The Rubin GPU is at the center of this new architecture. For example, it features a mind-blowing 50 quadrillion floating-point operations per seconds (petaFLOPS) for 4-bit calculation. It brings some phenomenal performance with it, like hitting 10 petaflops equivalency on Nvidia’s last Blackwell architecture. Its true potential becomes apparent when performing transformer-based inference workloads, such as those found in large language models. This jump in processing power is intended to meet the need of the increasing demand in AI and machine learning applications.

Enhanced Performance and Cost Efficiency

Nvidia’s named Vera Rubin architecture and positioned it as the avenue for enterprises to start making the most of their AI workloads. Combined with other advancements, the architecture provides up to a ten-fold improvement in inference costs, democratizing access to high-performance computing. It allows training high-performance generative AI and foundation models with only one-fourth of the GPUs previously needed. This improvement is a major step forward above the previous Blackwell micro-architecture.

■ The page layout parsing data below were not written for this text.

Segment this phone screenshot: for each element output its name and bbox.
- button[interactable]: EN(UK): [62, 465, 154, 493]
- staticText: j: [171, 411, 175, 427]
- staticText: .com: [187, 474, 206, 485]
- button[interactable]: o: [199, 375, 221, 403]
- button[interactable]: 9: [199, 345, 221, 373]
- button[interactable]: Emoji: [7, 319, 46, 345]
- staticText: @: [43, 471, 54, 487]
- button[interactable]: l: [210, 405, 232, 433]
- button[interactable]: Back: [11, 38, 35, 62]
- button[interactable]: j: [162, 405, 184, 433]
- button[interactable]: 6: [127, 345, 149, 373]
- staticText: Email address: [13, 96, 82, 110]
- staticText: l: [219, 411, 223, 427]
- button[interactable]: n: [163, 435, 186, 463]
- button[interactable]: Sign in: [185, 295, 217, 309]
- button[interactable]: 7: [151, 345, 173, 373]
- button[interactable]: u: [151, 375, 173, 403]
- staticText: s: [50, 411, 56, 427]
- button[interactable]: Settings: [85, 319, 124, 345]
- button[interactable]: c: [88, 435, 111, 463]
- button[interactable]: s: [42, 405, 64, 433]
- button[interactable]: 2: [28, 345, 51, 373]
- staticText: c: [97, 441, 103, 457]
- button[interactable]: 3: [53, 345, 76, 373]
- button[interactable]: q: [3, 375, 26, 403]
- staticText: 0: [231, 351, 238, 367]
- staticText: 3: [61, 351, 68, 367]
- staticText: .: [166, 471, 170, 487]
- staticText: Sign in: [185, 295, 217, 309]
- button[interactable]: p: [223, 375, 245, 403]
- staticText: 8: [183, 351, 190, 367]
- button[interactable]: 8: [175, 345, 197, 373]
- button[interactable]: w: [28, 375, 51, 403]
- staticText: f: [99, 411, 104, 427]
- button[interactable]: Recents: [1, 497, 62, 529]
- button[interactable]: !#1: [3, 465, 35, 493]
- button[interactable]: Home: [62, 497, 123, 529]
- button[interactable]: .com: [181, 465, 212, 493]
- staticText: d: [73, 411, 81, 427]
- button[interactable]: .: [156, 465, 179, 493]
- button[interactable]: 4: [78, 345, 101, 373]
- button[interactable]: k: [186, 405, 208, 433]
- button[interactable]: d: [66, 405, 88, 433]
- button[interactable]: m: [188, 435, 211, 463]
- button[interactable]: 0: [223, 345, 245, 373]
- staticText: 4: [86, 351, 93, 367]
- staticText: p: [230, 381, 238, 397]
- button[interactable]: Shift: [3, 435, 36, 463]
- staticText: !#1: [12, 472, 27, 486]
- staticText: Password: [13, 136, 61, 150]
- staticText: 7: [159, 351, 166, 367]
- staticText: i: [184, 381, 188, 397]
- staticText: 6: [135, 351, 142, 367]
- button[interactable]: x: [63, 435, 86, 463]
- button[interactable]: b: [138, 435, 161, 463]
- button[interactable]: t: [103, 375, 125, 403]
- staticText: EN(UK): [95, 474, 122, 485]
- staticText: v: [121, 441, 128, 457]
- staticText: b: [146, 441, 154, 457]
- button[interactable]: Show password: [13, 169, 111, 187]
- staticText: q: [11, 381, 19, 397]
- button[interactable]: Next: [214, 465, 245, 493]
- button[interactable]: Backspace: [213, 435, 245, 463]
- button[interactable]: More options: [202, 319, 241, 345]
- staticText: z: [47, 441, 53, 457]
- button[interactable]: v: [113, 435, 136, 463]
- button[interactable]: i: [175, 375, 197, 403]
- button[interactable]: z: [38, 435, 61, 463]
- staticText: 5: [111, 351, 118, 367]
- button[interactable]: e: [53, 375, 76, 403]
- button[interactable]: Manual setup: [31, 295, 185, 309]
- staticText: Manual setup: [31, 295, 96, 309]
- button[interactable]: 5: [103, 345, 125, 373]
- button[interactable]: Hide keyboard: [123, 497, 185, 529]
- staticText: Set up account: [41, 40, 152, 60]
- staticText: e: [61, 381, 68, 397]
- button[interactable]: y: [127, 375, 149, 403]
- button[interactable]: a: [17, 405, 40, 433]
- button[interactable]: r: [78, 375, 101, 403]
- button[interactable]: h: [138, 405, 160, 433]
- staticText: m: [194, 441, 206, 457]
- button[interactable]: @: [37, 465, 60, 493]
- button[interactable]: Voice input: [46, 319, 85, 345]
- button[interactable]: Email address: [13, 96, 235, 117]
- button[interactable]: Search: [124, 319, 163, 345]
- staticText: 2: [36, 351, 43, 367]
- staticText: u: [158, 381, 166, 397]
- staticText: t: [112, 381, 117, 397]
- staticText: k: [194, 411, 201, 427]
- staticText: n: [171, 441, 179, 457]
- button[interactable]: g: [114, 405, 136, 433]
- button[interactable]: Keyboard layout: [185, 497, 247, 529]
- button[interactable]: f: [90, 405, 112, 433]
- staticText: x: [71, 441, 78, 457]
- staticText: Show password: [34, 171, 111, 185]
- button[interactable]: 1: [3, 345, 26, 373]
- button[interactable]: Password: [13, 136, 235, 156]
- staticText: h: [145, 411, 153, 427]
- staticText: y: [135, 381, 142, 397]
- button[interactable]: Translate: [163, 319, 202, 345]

>Gilad Shainer, Nvidia’s senior vice president of networking, toiled for years to raise awareness of the ongoing transformation within the industry. “Two years back, inferencing was mainly run on a single GPU, a single box, a single server,” he stated. He went on to say that today’s trends support distributed inferencing. This method looks rack-wide rather than confined to a single piece of gear.

Shainer elaborated on the architectural design, stating, “The same unit connected in a different way will deliver a completely different level of performance.” Internally, Nvidia hails the principle of “extreme co-design.” From a research perspective, they advance hardware and network capabilities in parallel to ensure the highest efficiency and performance are realized.

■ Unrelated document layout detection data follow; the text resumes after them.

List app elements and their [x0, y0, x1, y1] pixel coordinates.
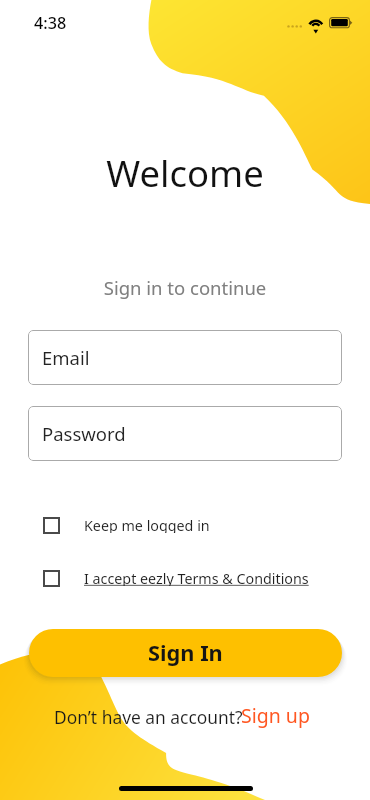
button[interactable]: Sign up [241, 702, 310, 729]
button[interactable]: Password [28, 406, 342, 461]
staticText: Don’t have an account? [54, 705, 243, 729]
button[interactable]: Keep me logged in [43, 517, 210, 534]
staticText: Sign in to continue [0, 275, 370, 300]
staticText: Sign In [148, 638, 223, 668]
button[interactable]: Sign In [29, 629, 342, 677]
staticText: Welcome [0, 148, 370, 198]
staticText: 4:38 [34, 12, 67, 34]
staticText: Email [42, 345, 90, 370]
button[interactable]: Email [28, 330, 342, 385]
staticText: I accept eezly Terms & Conditions [84, 569, 309, 586]
staticText: Keep me logged in [84, 516, 210, 533]
button[interactable]: I accept eezly Terms & Conditions [43, 570, 309, 587]
staticText: Password [42, 421, 126, 446]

Advanced Networking Capabilities

The networking components are integral to the Vera Rubin architecture. The architecture features several networking chips that enhance data flow and connectivity. Among these is the ConnectX-9, a networking interface card that reduces latency and increases bandwidth among components. Additionally, the BlueField-4 data processing unit works in tandem with two Vera CPUs and a ConnectX-9 card, enabling rapid processing and data transfer.

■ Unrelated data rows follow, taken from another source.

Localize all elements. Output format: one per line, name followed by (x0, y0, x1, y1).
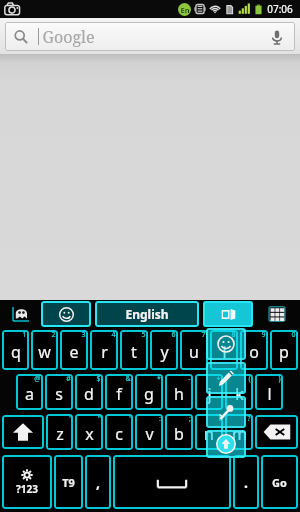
staticText: 5 (141, 330, 146, 340)
button[interactable]: 6 (150, 330, 178, 370)
button[interactable]: 7 (180, 330, 208, 370)
button[interactable]: * (135, 374, 163, 410)
button[interactable]: Keyboard layout (203, 301, 253, 327)
staticText: 4 (111, 330, 116, 340)
staticText: u (189, 341, 199, 363)
staticText: 1 (22, 330, 27, 340)
button[interactable]: ' (105, 414, 133, 450)
staticText: T9 (62, 475, 75, 490)
staticText: # (66, 374, 71, 384)
button[interactable]: Number pad (255, 301, 298, 327)
button[interactable]: - (165, 374, 193, 410)
button[interactable]: 0 (270, 330, 298, 370)
button[interactable]: Emoji (41, 301, 91, 327)
staticText: r (101, 341, 108, 363)
staticText: o (249, 341, 259, 363)
staticText: 07:06 (267, 2, 293, 16)
staticText: b (174, 423, 184, 445)
staticText: En (180, 5, 190, 15)
button[interactable]: Backspace (255, 415, 298, 449)
button[interactable]: 2 (31, 330, 58, 370)
button[interactable]: ; (165, 414, 193, 450)
staticText: ( (248, 374, 251, 384)
button[interactable]: ' (46, 414, 73, 450)
button[interactable]: $ (75, 374, 103, 410)
button[interactable]: " (75, 414, 103, 450)
staticText: 7 (201, 330, 206, 340)
staticText: s (55, 383, 63, 405)
staticText: : (159, 414, 161, 424)
button[interactable]: 8 (210, 330, 238, 370)
button[interactable]: T9 (54, 455, 83, 509)
staticText: 0 (291, 330, 296, 340)
staticText: ; (189, 414, 191, 424)
staticText: 3 (81, 330, 86, 340)
button[interactable]: ) (255, 374, 283, 410)
staticText: g (144, 383, 154, 405)
button[interactable]: + (195, 374, 223, 410)
button[interactable]: ? (225, 414, 253, 450)
staticText: , (96, 473, 100, 492)
button[interactable]: , (85, 455, 111, 509)
button[interactable]: @ (16, 374, 43, 410)
button[interactable]: : (135, 414, 163, 450)
staticText: v (145, 423, 154, 445)
button[interactable]: 1 (2, 330, 29, 370)
button[interactable]: 9 (240, 330, 268, 370)
staticText: x (85, 423, 94, 445)
staticText: ?123 (16, 482, 38, 496)
button[interactable]: English (95, 301, 199, 327)
other: Search (13, 29, 29, 45)
staticText: * (157, 374, 161, 384)
button[interactable]: 3 (60, 330, 88, 370)
staticText: 2 (51, 330, 56, 340)
staticText: l (267, 383, 272, 405)
staticText: q (11, 341, 21, 363)
staticText: n (204, 423, 214, 445)
staticText: z (56, 423, 64, 445)
staticText: ' (69, 414, 71, 424)
button[interactable]: Symbols and settings (2, 455, 52, 509)
button[interactable]: Go (261, 455, 298, 509)
button[interactable]: & (105, 374, 133, 410)
staticText: + (216, 374, 221, 384)
button[interactable]: 5 (120, 330, 148, 370)
button[interactable]: Popup option (206, 362, 246, 394)
staticText: y (160, 341, 169, 363)
button[interactable]: Space (113, 455, 231, 509)
staticText: m (232, 423, 247, 445)
button[interactable]: Search (0, 18, 300, 54)
staticText: i (222, 341, 227, 363)
staticText: a (25, 383, 34, 405)
button[interactable]: Shift (2, 415, 44, 449)
button[interactable]: 4 (90, 330, 118, 370)
button[interactable]: Popup option (206, 430, 246, 458)
staticText: 8 (231, 330, 236, 340)
staticText: English (125, 306, 169, 322)
button[interactable]: Popup option (206, 328, 246, 360)
staticText: f (116, 383, 122, 405)
staticText: h (174, 383, 184, 405)
button[interactable]: GO Keyboard (2, 301, 39, 327)
staticText: c (115, 423, 123, 445)
button[interactable]: ! (195, 414, 223, 450)
staticText: ! (219, 414, 221, 424)
staticText: j (207, 383, 212, 405)
button[interactable]: . (233, 455, 259, 509)
staticText: - (188, 374, 191, 384)
staticText: & (125, 374, 131, 384)
staticText: . (244, 473, 248, 492)
staticText: t (131, 341, 137, 363)
button[interactable]: # (45, 374, 73, 410)
other: Voice search (267, 27, 287, 47)
staticText: 9 (261, 330, 266, 340)
staticText: ? (247, 414, 251, 424)
staticText: Go (272, 475, 287, 490)
staticText: $ (96, 374, 101, 384)
staticText: e (69, 341, 79, 363)
button[interactable]: ( (225, 374, 253, 410)
button[interactable]: Popup option (206, 396, 246, 428)
staticText: 6 (171, 330, 176, 340)
staticText: @ (34, 374, 41, 384)
staticText: d (84, 383, 94, 405)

The Spectrum-6 Ethernet switch, an additional key component of the Rubin architecture. By taking advantage of co-packaged optics, it makes data transmission between racks and ultimately ensures that information can flow seamlessly across hundreds of data centers. SmartNICs support Nvidia’s argument for moving more operations off of GPUs and into the networking infrastructure.

Shainer explained the necessity of this approach: “It doesn’t stop here, because we are seeing the demands to increase the number of GPUs in a data center.” He made the case that 100,000 GPUs is not cutting it for some workloads anymore. Consequently, we’re being challenged to connect many more data processing centers to meet the exponential processing requirements of the future.

Future Implications for AI Workloads

The introduction of Nvidia’s Vera Rubin architecture signals a significant shift in how AI workloads will be managed in the future.

Collaborative ecosystems
Organizations are more dependent than ever on collaborative distributed systems. Their ability to connect multiple GPUs and take advantage of improved networking capabilities will be key to their success.

Shainer highlighted this shift by stating, “Right now, inferencing is becoming distributed, and it’s not just in a rack. It’s going to go across racks.” This development means that companies will have to rethink their physical infrastructure to support these needs.

The Vera Rubin architecture features a state-of-the-art design with a focus on efficiency. This strategy has made Nvidia the dominant player in AI hardware. As it prepares for release later this year, companies will undoubtedly be eager to explore how this technology can enhance their operations and reduce costs.